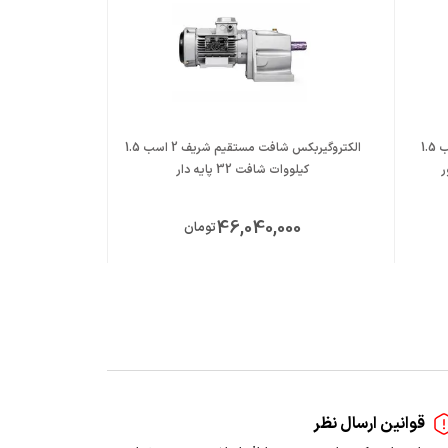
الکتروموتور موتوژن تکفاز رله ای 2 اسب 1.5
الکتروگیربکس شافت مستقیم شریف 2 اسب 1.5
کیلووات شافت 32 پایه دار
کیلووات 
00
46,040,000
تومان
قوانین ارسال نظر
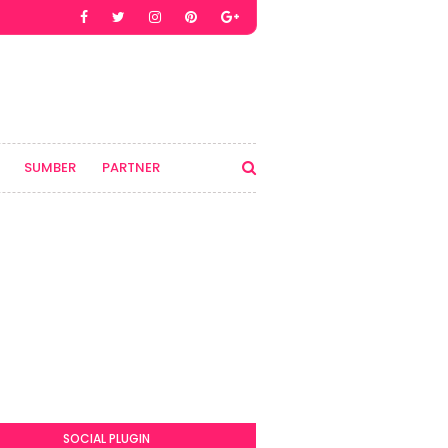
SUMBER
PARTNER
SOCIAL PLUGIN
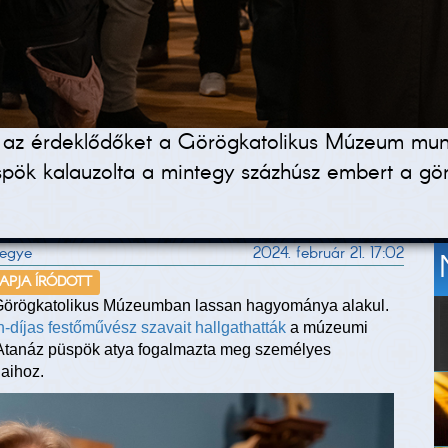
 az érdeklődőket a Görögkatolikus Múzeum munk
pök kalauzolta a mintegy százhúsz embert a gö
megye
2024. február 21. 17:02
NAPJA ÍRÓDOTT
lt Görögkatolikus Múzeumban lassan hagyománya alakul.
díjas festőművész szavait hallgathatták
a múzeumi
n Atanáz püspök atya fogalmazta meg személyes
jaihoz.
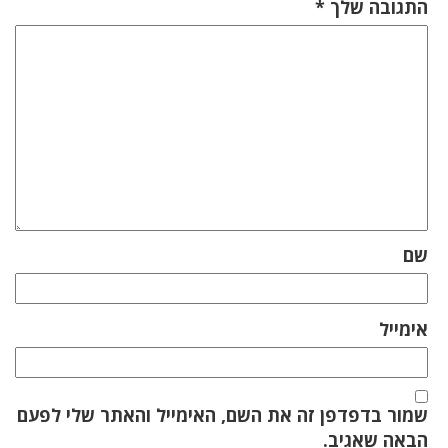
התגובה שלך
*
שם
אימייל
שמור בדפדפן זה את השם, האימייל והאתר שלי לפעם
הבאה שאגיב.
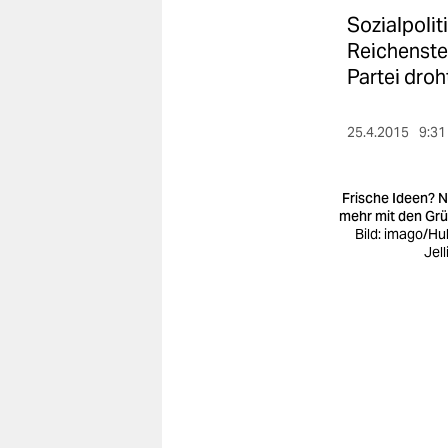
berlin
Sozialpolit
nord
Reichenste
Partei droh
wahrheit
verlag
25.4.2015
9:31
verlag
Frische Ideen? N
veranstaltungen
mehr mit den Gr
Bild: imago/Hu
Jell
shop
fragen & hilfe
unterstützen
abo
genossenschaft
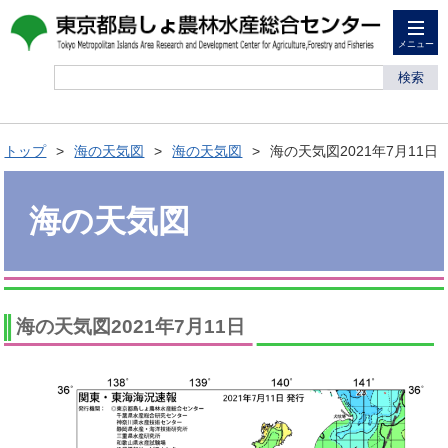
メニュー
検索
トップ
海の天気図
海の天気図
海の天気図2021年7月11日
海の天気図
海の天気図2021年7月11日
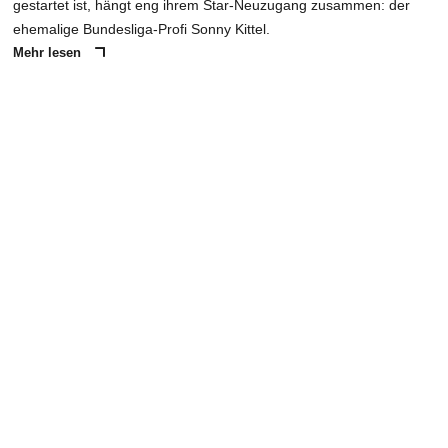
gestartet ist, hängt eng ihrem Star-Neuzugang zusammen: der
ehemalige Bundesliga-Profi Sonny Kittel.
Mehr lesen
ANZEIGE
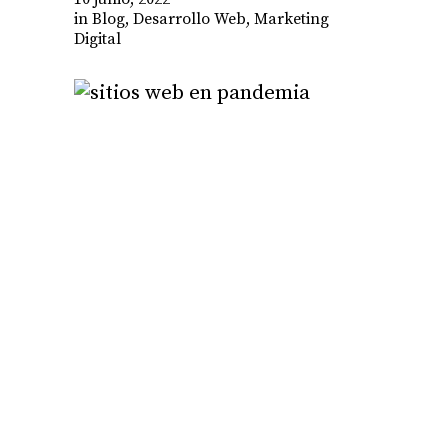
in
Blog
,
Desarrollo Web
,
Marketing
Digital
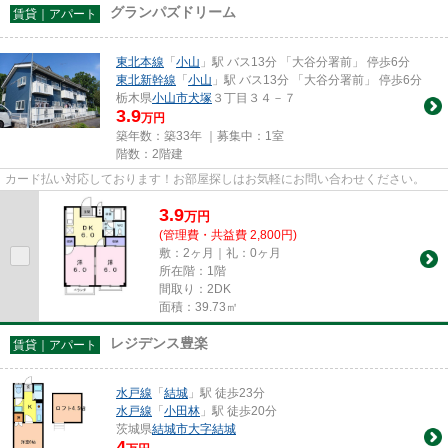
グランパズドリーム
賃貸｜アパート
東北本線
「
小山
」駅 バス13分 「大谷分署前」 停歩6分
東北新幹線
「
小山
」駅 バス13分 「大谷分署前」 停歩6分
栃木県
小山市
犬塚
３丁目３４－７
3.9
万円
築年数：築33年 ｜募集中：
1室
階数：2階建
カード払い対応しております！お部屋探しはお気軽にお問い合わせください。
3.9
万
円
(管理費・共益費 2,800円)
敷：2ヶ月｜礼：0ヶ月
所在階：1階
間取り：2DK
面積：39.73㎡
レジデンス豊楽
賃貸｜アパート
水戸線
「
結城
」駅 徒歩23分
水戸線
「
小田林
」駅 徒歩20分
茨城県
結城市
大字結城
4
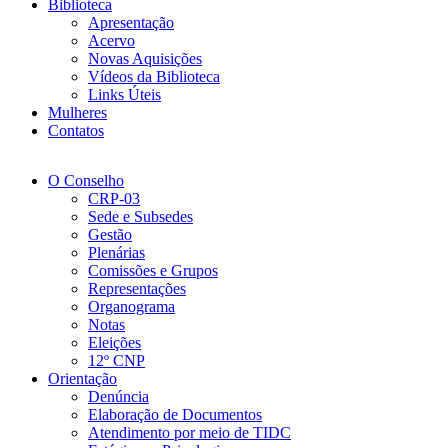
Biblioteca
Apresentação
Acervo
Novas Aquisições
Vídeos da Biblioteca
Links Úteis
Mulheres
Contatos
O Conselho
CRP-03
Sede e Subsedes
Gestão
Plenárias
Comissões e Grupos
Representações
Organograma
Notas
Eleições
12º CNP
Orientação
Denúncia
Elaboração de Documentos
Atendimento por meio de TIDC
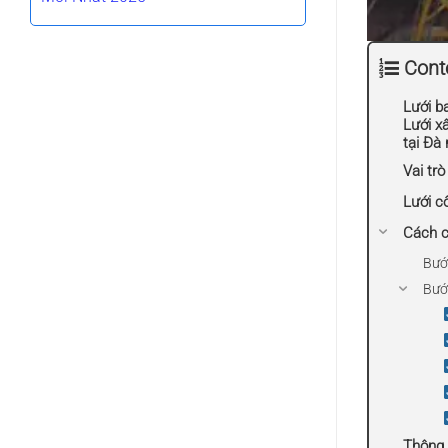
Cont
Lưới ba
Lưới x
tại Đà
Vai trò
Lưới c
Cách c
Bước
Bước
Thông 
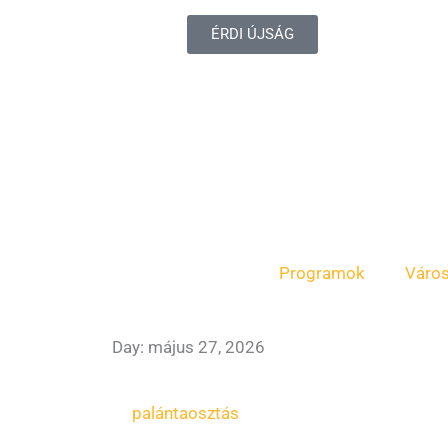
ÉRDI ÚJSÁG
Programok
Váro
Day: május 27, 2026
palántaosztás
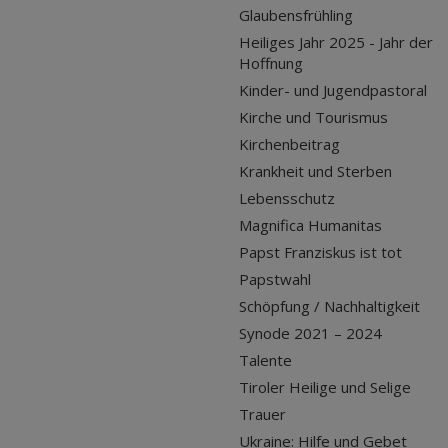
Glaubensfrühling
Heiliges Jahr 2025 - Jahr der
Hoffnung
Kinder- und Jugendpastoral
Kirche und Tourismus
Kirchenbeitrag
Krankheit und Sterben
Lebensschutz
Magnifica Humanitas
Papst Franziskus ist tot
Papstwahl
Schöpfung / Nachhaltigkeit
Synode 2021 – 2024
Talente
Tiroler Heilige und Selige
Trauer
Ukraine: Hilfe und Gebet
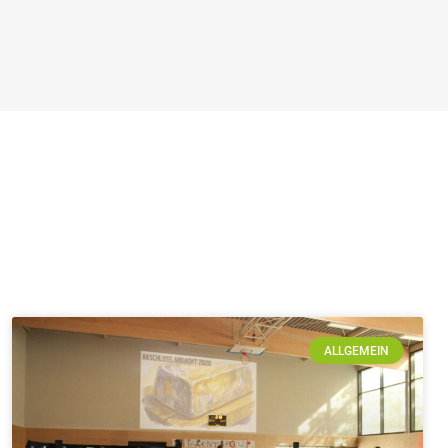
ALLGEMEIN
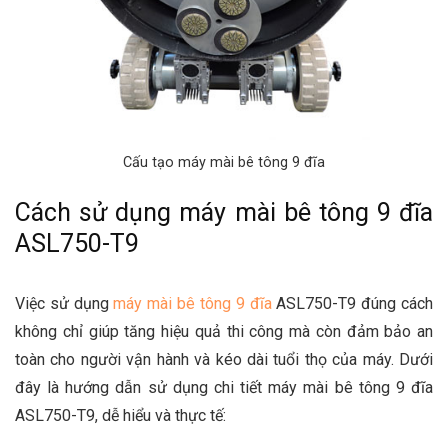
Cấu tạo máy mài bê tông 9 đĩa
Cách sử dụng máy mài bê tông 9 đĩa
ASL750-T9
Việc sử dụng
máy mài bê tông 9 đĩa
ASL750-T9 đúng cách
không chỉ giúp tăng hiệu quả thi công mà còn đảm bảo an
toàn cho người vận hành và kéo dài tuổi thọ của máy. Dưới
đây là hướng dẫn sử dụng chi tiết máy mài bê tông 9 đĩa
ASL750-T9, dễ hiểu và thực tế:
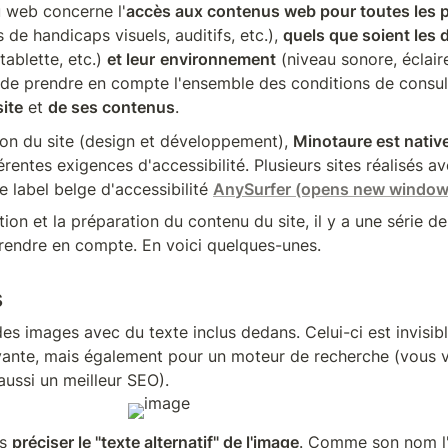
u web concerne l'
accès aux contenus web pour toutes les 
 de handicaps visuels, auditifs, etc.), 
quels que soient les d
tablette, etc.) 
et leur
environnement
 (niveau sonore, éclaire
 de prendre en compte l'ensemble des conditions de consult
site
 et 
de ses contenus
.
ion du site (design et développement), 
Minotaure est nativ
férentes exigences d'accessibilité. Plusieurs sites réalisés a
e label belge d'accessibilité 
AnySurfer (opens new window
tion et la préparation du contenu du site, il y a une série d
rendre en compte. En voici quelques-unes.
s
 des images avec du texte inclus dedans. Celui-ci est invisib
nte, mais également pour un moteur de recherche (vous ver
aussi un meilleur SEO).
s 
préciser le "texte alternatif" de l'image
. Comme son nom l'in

· · · · ·

> [TASK STATEMENT] Pictures are to be left out; otherwise, retype exactly the lines from the first line of the data through the line containing "Novas Aquisições".

> [YOUR SOLUTION]
الکتروموتور موتوژن تکفاز رله ای 2 اسب 1.5
الکتروگیربکس شافت مستقیم شریف 2 اسب 1.5
کیلووات شافت 32 پایه دار
کیلووات 
00
46,040,000
تومان
قوانین ارسال نظر
SUMBER
PARTNER
SOCIAL PLUGIN
 az érdeklődőket a Görögkatolikus Múzeum munk
pök kalauzolta a mintegy százhúsz embert a gö
megye
2024. február 21. 17:02
NAPJA ÍRÓDOTT
lt Görögkatolikus Múzeumban lassan hagyománya alakul.
díjas festőművész szavait hallgathatták
a múzeumi
n Atanáz püspök atya fogalmazta meg személyes
jaihoz.
התגובה שלך
*
שם
אימייל
שמור בדפדפן זה את השם, האימייל והאתר שלי לפעם
הבאה שאגיב.
berlin
Sozialpolit
nord
Reichenste
Partei droh
wahrheit
verlag
25.4.2015
9:31
verlag
Frische Ideen? N
veranstaltungen
mehr mit den Gr
Bild: imago/Hu
Jell
shop
fragen & hilfe
unterstützen
abo
genossenschaft
メニュー
検索
トップ
海の天気図
海の天気図
海の天気図2021年7月11日
海の天気図
海の天気図2021年7月11日
gestartet ist, hängt eng ihrem Star-Neuzugang zusammen: der
ehemalige Bundesliga-Profi Sonny Kittel.
Mehr lesen
ANZEIGE
in
Blog
,
Desarrollo Web
,
Marketing
Digital
グランパズドリーム
賃貸｜アパート
東北本線
「
小山
」駅 バス13分 「大谷分署前」 停歩6分
東北新幹線
「
小山
」駅 バス13分 「大谷分署前」 停歩6分
栃木県
小山市
犬塚
３丁目３４－７
3.9
万円
築年数：築33年 ｜募集中：
1室
階数：2階建
カード払い対応しております！お部屋探しはお気軽にお問い合わせください。
3.9
万
円
(管理費・共益費 2,800円)
敷：2ヶ月｜礼：0ヶ月
所在階：1階
間取り：2DK
面積：39.73㎡
レジデンス豊楽
賃貸｜アパート
水戸線
「
結城
」駅 徒歩23分
水戸線
「
小田林
」駅 徒歩20分
茨城県
結城市
大字結城
4
Biblioteca
Apresentação
Acervo
Novas Aquisições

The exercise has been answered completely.